The first IDW Publishing graphic novel-style reprint omnibus, for "The Next Generation: The Space Between", is out - rereading it will be very interesting, to see if the arc is more cohesive in one big lump. It was wonderful that all the rare cover art was included in the volume. It seems that if you collected the photo covers for the individual issues, then buying the collection will complete your collection in one big swoop.
I also picked up the final issue of "Blood Will Tell", the TOS Klingon arc, and the second issue of the "Star Trek: Year Four" TOS series. "Blood Will Tell" #5 was very enjoyable, with a twist that now seems so obvious, but it caught me by surprise, and gave the whole setup a great pay-off. Each of the previous four issues had featured flashbacks to well-known TOS Klingon stories (with Kor, Koloth, Krell, and Kang & Mara), but told from the Klingon POV. Now, the Klingons of the ST VI movie time period have to make their votes as to whether they will agree with Chancellor's Gorkon's quest for peace with the United Federation of Planets. The art of storyline has been consistently fresh in these comics and IDW should be very proud of them.
Tokypop's second manga collection is out!

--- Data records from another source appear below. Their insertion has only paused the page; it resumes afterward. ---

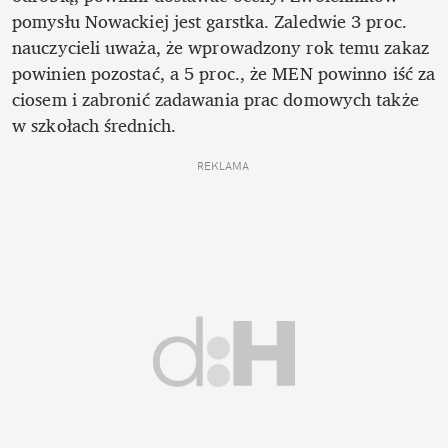
pomysłu Nowackiej jest garstka. Zaledwie 3 proc. 
nauczycieli uważa, że wprowadzony rok temu zakaz 
powinien pozostać, a 5 proc., że MEN powinno iść za 
ciosem i zabronić zadawania prac domowych także 
w szkołach średnich.
REKLAMA 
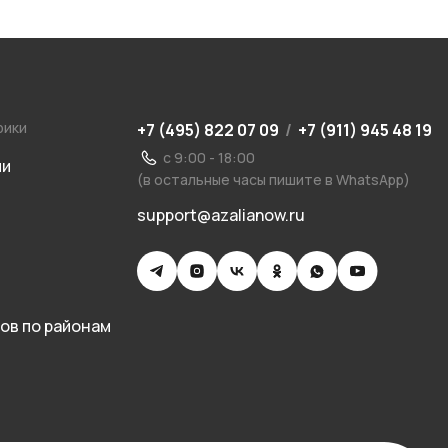
рики
+7 (495) 822 07 09
/
+7 (911) 945 48 19
с 9:00 - 18:00
ии
(в остальные часы пишите в WhatsApp)
support@azalianow.ru
ов по районам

Flipping through the first few manga stories in TokyoPop's "Kakan ni Shinkou", I was amused to notice a manga Andorian in the alien prison featured in the second of five stories in the collection: "The Trial" by Mike Wellman (and art by Nam Kim). He was near a TOS Gorn and various other aliens, but sitting opposite a Breen, a member of the mysterious race sometimes mentioned in "The Next Generation", and finally featured in several episodes of "Deep Space Nine". The appearance (above) would mark the Breen's TOS debut, I would think.
That story was a little infuriating, in that it tried very hard to be a typical TOS moral dilemma but, in fact, by having the alien Kos race put Kirk on trial for the crime of being human, it really wasn't all that different to Q's complaint about humans in "Encounter at Farpoint" (TNG).

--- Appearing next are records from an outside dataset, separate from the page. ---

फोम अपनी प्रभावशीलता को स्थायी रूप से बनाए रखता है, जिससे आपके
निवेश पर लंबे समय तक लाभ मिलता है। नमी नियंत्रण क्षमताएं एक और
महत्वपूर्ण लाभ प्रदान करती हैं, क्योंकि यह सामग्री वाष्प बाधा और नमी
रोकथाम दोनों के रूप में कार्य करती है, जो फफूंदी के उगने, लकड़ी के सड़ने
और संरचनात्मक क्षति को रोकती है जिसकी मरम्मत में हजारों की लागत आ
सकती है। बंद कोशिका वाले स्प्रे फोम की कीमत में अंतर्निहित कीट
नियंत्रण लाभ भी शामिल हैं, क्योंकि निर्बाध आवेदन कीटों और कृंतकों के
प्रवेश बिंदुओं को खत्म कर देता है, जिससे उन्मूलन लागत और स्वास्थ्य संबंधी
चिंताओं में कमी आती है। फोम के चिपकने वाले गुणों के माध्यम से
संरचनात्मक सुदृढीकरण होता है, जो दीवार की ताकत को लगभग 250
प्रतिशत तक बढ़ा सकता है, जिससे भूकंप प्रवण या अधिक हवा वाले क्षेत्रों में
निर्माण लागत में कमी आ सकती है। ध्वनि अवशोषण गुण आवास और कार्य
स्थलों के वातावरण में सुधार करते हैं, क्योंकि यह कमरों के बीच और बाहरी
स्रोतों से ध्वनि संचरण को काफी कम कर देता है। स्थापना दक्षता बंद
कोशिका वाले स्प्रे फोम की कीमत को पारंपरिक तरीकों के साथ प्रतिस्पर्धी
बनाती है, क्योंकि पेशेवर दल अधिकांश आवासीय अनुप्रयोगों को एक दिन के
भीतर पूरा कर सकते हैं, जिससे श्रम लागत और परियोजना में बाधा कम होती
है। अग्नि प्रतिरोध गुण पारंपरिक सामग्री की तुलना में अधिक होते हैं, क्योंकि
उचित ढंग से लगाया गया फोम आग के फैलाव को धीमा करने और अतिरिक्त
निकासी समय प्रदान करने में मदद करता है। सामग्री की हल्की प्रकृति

More enjoyable was the collection's opening story, "Cura Te Ipsum" by Wil Wheaton (the former Wesley Crusher himself), which managed to bring together drama and destruction on the Enterprise and a new planet, a life threatening accident involving Spock, a budding romance with an alien healer for Kirk, and a reckless manga-haired, trigger-happy lieutenant who manages to complicate everything.
I still have three stories in "Kakan ni Shinkou" to go, but so far it seems on a par with the previous Star Trek manga collection, "Shinsei Shinsei" (Tokyopop, 2006). I'm really looking forward to the Diane Duane story, and hoping she has some references back to her days with Pocket novels and the DC comics.
However, I'm finding the small b/w panels and fine lines of the captions harder to read when I'm tired, or when my eyes start watering from the head cold I'm suffering, and I do find myself missing the colour of the regular Star Trek comics. More later!